New Delhi, 24 March 2025 – In a groundbreaking achievement, the Indian Tuberculosis Genome Sequencing (InTGS) consortium has successfully sequenced 10,000 whole genomes of Mycobacterium tuberculosis (MTB) clinical strains, marking a major milestone in the fight against tuberculosis (TB). This initiative, conceived by the Department of Biotechnology, Government of India, leverages genomics and artificial intelligence to map drug resistance in TB and represents the most extensive collection of MTB genome sequences from India. InTGS is set to revolutionise TB research, diagnosis, and treatment strategies nationwide.

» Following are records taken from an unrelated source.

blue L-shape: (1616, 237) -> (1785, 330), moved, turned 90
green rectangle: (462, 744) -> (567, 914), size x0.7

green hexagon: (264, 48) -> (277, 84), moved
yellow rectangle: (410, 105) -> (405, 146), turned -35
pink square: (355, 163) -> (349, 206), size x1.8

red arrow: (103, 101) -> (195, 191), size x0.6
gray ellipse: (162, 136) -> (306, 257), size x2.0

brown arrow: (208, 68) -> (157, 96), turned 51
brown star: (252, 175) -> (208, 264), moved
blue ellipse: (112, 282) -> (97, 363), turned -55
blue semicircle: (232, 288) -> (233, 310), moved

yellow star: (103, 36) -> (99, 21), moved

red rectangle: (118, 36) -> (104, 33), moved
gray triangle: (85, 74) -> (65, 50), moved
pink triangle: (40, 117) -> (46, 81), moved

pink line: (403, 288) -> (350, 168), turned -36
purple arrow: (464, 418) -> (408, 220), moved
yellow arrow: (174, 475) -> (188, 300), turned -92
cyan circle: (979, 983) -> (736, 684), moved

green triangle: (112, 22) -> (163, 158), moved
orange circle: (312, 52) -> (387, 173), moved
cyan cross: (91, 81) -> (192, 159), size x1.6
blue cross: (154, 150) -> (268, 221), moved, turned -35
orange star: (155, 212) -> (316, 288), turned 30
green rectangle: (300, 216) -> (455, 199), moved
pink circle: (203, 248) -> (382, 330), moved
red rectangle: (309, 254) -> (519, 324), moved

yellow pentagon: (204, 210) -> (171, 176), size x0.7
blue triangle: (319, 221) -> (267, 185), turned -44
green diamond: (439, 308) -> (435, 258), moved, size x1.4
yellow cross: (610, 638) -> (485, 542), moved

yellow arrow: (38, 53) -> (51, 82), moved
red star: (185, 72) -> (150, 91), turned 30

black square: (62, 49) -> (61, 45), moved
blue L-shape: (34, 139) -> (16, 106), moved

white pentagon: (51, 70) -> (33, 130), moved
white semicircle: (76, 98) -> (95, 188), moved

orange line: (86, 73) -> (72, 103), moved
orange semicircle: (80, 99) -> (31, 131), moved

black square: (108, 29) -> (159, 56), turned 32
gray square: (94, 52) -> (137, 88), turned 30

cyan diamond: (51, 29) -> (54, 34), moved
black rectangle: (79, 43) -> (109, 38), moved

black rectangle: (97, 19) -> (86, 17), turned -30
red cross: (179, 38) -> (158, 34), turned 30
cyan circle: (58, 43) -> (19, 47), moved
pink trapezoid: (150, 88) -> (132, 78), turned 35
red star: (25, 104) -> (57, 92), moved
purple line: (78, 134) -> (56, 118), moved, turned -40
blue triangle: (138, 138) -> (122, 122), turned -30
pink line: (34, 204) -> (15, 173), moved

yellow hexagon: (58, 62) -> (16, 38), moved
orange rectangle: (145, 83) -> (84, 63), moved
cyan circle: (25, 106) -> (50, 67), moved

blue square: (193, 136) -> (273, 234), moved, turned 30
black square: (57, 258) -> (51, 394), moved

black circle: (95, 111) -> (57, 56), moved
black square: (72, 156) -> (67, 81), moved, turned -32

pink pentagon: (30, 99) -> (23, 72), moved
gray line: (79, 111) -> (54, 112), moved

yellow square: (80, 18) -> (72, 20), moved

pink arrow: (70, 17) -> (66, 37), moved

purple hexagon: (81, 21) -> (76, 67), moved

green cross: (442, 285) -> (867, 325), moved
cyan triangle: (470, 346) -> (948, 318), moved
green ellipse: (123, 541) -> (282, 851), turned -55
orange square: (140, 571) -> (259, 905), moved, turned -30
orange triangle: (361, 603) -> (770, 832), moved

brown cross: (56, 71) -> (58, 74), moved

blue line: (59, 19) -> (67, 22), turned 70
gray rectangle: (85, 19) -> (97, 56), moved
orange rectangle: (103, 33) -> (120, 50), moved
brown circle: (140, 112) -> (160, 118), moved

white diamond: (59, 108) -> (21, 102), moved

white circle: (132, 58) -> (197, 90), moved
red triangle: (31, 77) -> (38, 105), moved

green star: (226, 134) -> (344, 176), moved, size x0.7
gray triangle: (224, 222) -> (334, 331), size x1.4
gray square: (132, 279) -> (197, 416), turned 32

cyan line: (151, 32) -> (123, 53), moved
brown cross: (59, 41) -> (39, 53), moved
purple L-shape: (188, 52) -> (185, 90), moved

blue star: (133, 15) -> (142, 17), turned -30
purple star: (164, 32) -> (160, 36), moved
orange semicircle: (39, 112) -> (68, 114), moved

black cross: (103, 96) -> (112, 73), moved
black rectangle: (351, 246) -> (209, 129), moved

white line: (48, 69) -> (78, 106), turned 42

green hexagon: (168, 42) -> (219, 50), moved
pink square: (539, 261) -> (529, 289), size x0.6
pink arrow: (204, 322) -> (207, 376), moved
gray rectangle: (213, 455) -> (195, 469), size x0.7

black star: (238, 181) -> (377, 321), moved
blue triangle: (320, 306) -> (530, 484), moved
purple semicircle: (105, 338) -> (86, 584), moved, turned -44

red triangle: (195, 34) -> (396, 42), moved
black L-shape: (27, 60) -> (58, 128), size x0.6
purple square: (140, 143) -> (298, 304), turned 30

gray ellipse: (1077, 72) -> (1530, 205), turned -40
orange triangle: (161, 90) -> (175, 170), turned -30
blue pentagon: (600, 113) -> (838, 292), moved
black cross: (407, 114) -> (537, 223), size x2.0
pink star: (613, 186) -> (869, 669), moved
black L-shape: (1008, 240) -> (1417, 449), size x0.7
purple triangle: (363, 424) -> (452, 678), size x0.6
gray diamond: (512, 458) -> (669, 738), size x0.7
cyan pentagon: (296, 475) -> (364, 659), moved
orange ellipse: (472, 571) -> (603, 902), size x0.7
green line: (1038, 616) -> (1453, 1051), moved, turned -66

Tuberculosis remains one of the deadliest infectious diseases, with the rise of multi-drug-resistant (MDR) and extensively drug-resistant (XDR) strains posing a significant global challenge. Continuous genome surveillance is critical to detecting novel antimicrobial resistance (AMR) mutations and guiding effective treatment strategies. However, current research and drug development efforts rely predominantly on a limited number of well-characterized reference strains such as H37Rv, which fail to capture the diversity of MTB clinical isolates. This limitation hampers the development of targeted therapies and diagnostic tools.
To address this gap, the InTGS consortium was established, uniting leading research institutions across India to generate whole genome sequence data and create a repository for numerous clinical MTB isolates from various regions of the country. Additionally, the consortium is developing AI/ML-powered tools for the rapid genotypic prediction of drug resistance in tuberculosis (TB). The consortium includes JIPMER Puducherry, Hinduja Mumbai, BJGMC Pune, BMMRC Hyderabad, PGI Chandigarh, CCMB Hyderabad, NIBMG Kalyani, NITRD New Delhi, St. John's Medical College Bangalore, NEIGRIHMS Shillong, and ICGEB New Delhi, coordinated by BRIC-NII, New Delhi.
Within just 17 months of its inception, the InTGS project has made substantial progress, successfully sequencing 10,000 MTB genomes. The drug resistance and mutation data derived from these genomes are now available on the InTGS web portal(http://intgs.nii.ac.in/InTGS/index.php), providing a valuable resource for researchers, clinicians, and policymakers. Further, a user-friendly AI/ML-based tool (TB-AMRpred) has been developed to predict antibiotic resistance using genomic data and is currently being validated.
Preliminary analysis of these clinical isolates has revealed previously unreported mutations associated with drug resistance, underscoring the need for revised diagnostic panels. The insights gained from this data have the potential to accelerate the development of rapid diagnostic tools, leading to faster detection of drug-resistant TB cases and improved treatment outcomes.
This achievement by the InTGS consortium marks a significant step toward strengthening India's TB control efforts. By mapping the genetic diversity of Mycobacterium tuberculosis strains across the country, we can pave the way for precision medicine approaches and innovative therapeutic strategies. The InTGS initiative is a testament to India's commitment to tackling tuberculosis through cutting-edge genomics and translational research. As the project advances, it will continue to provide crucial insights into drug resistance mechanisms, strain lineage distribution, and novel targets for intervention.